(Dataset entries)
==========
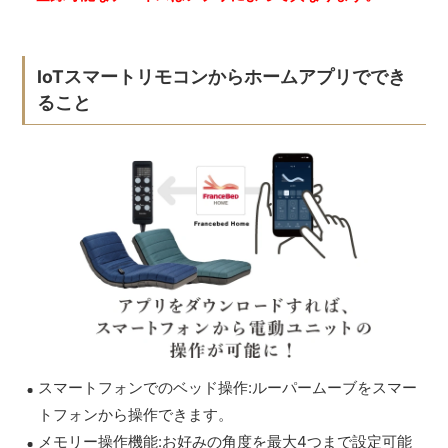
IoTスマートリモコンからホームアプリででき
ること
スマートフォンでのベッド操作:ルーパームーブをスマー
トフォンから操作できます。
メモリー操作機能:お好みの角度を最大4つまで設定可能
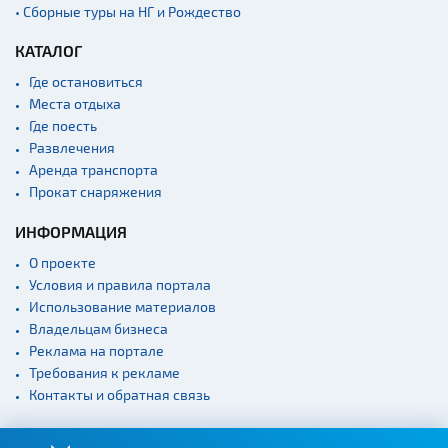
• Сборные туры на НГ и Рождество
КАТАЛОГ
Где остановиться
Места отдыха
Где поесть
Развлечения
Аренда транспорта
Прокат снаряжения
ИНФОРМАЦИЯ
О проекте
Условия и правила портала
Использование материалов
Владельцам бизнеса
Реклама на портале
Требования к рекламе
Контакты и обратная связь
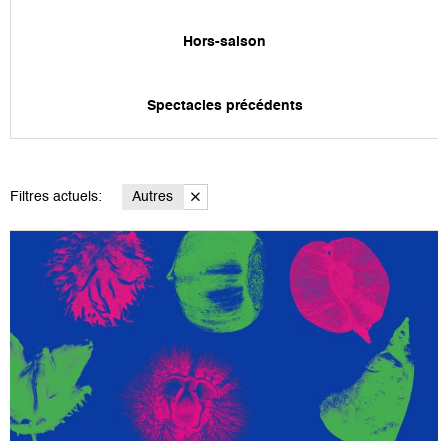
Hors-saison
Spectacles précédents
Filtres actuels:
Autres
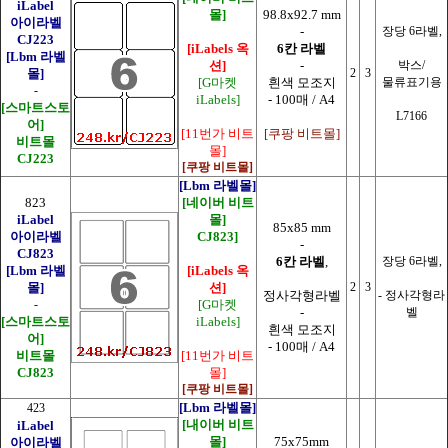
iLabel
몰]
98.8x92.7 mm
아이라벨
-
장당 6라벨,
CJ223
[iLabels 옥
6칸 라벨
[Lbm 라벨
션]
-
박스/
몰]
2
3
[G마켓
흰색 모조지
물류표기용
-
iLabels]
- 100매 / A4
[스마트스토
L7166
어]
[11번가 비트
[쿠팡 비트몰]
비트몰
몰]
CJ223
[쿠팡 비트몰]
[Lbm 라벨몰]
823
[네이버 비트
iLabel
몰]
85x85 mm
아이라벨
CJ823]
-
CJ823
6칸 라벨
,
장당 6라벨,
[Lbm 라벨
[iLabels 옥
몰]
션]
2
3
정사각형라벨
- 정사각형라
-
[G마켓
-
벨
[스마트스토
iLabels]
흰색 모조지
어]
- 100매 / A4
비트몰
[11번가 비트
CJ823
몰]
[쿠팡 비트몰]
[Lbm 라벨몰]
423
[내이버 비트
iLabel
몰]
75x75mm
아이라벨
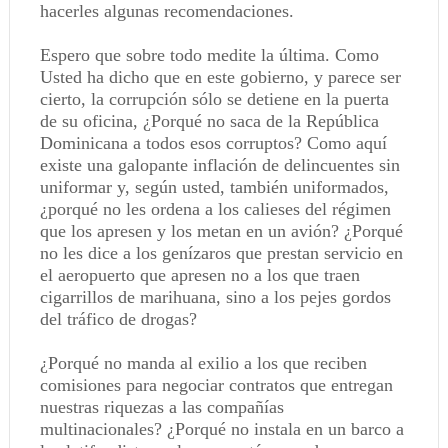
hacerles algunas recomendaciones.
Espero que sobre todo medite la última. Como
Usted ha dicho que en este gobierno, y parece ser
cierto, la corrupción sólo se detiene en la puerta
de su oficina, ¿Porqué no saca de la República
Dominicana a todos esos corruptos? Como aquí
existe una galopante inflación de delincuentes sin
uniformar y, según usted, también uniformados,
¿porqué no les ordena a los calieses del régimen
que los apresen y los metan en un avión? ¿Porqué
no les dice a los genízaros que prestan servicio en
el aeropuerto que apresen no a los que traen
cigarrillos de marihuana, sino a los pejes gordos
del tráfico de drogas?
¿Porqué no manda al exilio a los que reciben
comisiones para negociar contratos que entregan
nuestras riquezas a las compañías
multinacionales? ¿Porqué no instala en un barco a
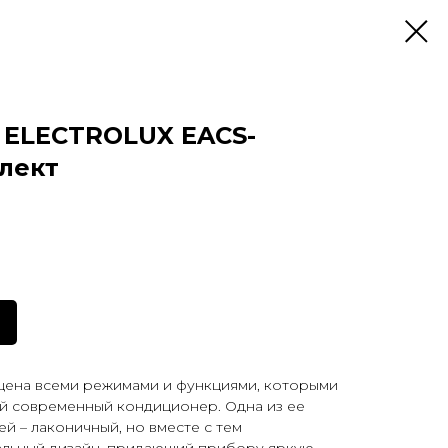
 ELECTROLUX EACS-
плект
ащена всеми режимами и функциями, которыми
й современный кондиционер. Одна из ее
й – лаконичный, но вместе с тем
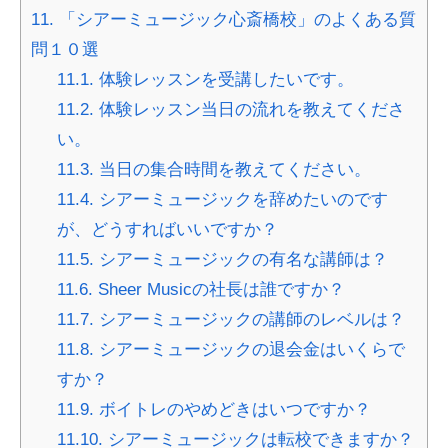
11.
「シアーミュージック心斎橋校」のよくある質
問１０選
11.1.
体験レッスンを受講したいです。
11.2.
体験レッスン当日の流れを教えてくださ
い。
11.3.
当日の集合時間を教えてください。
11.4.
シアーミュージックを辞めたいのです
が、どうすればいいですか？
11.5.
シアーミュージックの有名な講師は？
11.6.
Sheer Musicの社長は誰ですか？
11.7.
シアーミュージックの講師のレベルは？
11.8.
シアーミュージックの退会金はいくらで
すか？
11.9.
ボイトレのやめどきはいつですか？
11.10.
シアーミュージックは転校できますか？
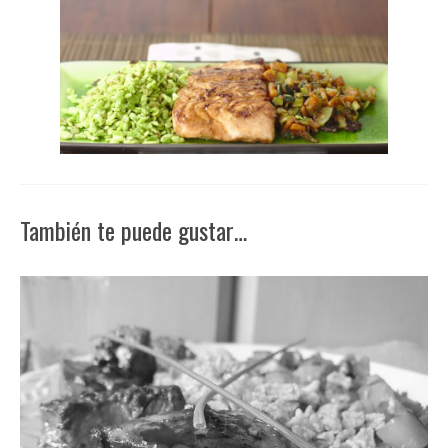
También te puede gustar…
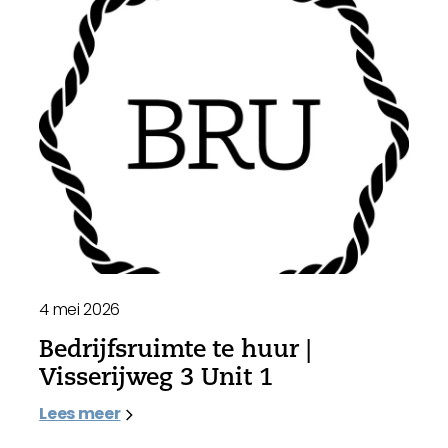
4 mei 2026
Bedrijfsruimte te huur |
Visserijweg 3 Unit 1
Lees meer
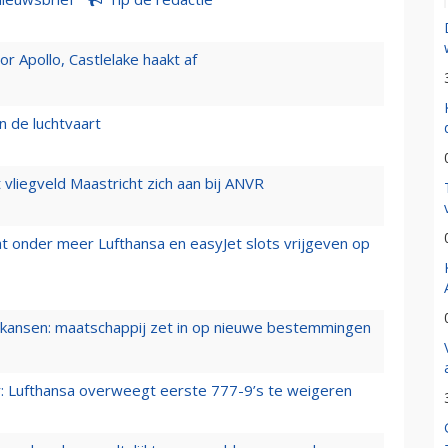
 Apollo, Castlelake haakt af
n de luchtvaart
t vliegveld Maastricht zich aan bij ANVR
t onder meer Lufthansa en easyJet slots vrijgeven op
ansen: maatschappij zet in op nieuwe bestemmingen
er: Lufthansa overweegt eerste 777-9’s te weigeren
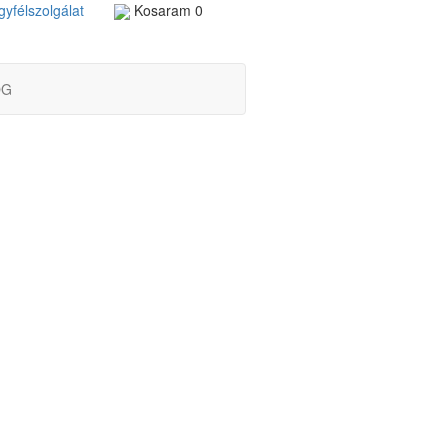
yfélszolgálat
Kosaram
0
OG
==========
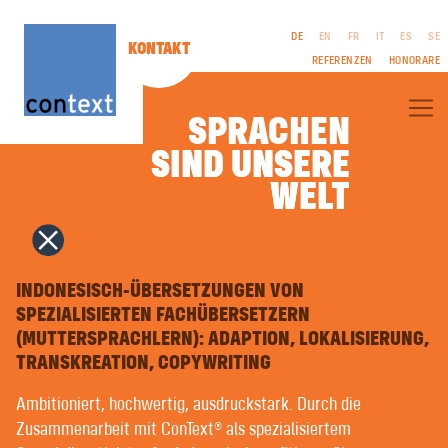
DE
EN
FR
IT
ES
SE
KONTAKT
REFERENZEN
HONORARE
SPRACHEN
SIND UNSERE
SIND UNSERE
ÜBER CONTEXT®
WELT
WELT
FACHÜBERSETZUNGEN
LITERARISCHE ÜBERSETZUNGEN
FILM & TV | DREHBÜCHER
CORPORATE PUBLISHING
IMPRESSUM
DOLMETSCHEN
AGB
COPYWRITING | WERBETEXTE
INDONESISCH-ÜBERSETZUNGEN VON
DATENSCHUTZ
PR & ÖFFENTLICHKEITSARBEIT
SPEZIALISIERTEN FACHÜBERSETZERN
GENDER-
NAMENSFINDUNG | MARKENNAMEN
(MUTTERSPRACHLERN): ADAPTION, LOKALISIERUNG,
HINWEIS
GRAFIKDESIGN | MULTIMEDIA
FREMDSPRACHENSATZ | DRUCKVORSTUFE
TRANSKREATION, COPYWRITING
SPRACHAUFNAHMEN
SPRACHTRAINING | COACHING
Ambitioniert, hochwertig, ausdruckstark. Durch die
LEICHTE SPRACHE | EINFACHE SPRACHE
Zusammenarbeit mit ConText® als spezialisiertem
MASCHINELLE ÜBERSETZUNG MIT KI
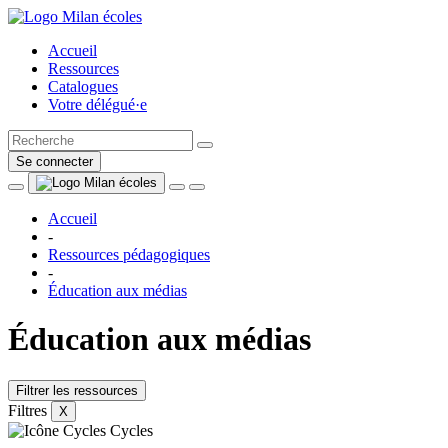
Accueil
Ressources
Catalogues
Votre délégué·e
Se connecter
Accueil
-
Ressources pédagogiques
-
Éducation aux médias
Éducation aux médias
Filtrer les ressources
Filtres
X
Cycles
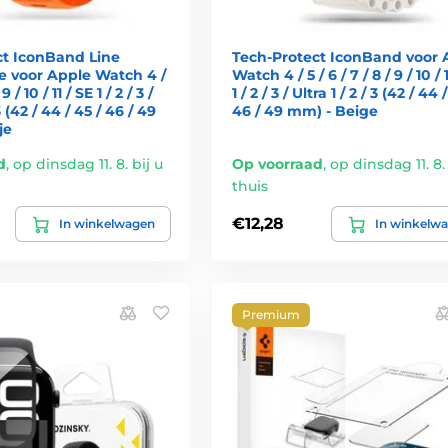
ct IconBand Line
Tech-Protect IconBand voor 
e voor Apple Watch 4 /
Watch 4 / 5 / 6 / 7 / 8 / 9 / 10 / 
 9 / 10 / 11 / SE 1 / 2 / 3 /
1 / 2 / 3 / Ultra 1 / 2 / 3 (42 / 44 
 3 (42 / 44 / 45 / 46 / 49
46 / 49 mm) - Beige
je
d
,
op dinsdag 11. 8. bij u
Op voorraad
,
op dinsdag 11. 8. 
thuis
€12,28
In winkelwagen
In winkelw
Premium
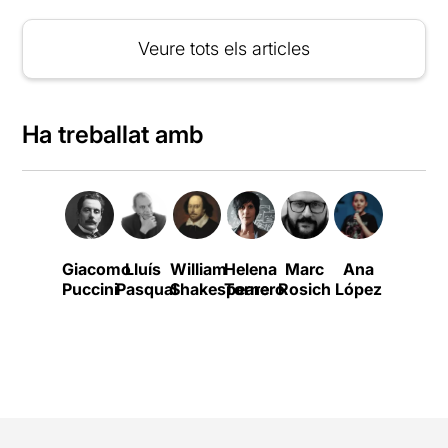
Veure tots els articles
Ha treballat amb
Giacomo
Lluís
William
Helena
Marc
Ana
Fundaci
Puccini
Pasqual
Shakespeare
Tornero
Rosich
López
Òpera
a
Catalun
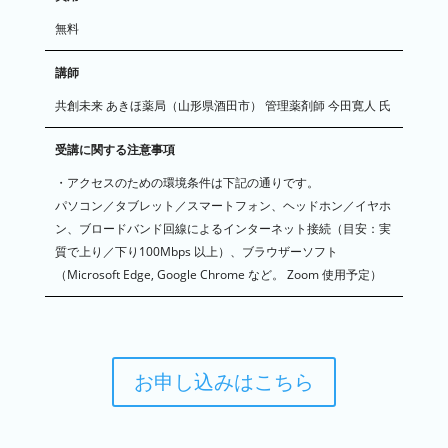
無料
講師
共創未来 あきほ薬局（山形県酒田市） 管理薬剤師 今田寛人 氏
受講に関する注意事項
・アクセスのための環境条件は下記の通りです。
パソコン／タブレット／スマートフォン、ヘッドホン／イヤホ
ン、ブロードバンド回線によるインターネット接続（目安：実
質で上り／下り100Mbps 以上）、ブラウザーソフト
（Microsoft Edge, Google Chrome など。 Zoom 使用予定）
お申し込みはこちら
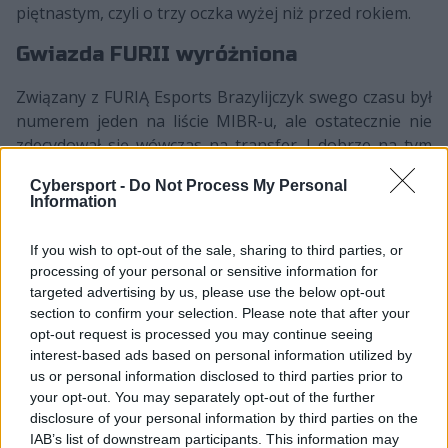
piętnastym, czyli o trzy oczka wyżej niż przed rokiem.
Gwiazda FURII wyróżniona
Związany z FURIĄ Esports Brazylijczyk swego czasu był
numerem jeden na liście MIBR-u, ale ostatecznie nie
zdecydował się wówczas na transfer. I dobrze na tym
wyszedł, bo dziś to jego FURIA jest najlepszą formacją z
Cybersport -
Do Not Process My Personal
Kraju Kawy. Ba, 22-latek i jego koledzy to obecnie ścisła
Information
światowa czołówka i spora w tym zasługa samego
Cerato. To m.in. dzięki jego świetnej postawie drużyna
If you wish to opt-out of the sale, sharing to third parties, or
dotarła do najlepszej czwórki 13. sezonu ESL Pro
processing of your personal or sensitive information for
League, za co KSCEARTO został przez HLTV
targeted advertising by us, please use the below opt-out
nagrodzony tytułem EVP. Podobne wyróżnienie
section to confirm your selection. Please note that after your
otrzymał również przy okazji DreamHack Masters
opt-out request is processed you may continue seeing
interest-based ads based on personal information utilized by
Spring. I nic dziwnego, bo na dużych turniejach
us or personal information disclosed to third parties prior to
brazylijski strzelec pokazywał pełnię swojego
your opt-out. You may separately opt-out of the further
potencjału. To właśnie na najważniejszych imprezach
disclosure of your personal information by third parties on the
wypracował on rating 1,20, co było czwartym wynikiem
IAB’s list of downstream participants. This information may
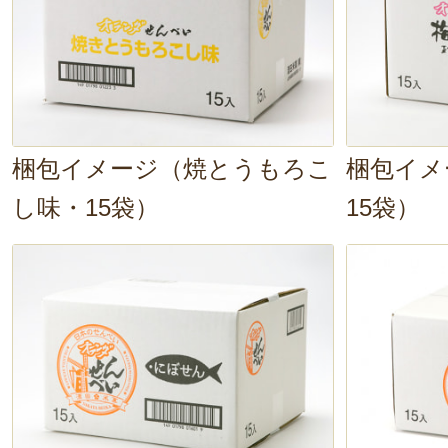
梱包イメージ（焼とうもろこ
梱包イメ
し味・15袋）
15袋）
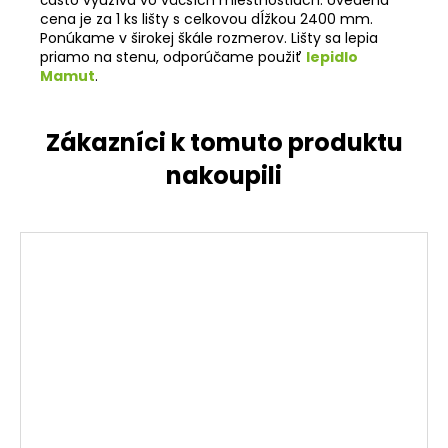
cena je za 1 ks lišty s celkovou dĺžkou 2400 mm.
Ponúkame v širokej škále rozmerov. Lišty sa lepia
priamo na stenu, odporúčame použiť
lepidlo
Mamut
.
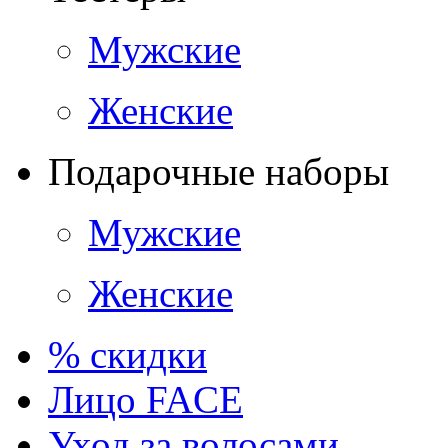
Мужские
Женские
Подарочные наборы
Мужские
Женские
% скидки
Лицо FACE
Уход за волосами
==========
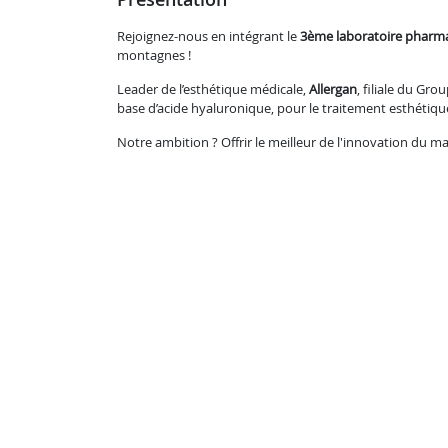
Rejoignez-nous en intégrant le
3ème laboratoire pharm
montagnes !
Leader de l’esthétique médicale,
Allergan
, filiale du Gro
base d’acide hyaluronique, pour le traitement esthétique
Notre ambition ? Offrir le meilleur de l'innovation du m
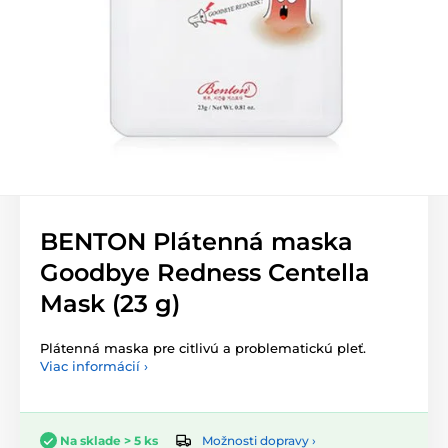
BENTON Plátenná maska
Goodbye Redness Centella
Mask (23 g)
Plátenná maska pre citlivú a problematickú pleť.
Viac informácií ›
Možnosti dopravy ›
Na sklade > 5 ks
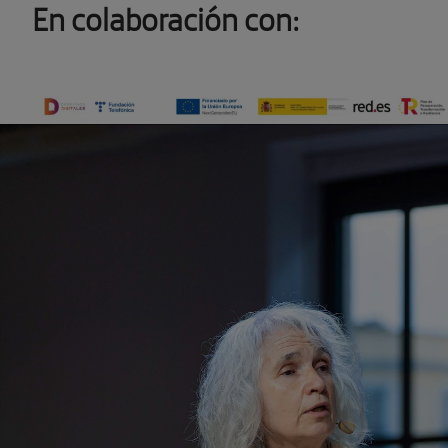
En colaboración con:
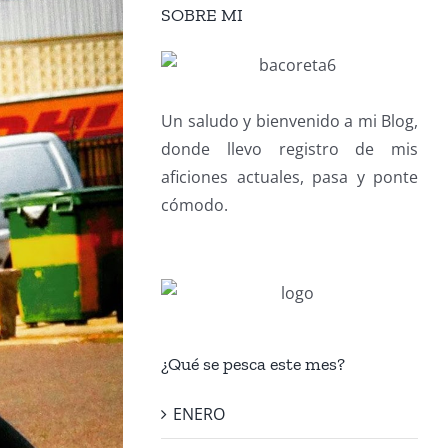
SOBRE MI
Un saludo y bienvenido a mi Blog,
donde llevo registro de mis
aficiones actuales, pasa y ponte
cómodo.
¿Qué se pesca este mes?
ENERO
==========
■ Exercise objective:
Copy all lines above where "meer" is present.

■ Solution to the problem:
Lees meer
t onder meer Lufthansa en easyJet slots vrijgeven op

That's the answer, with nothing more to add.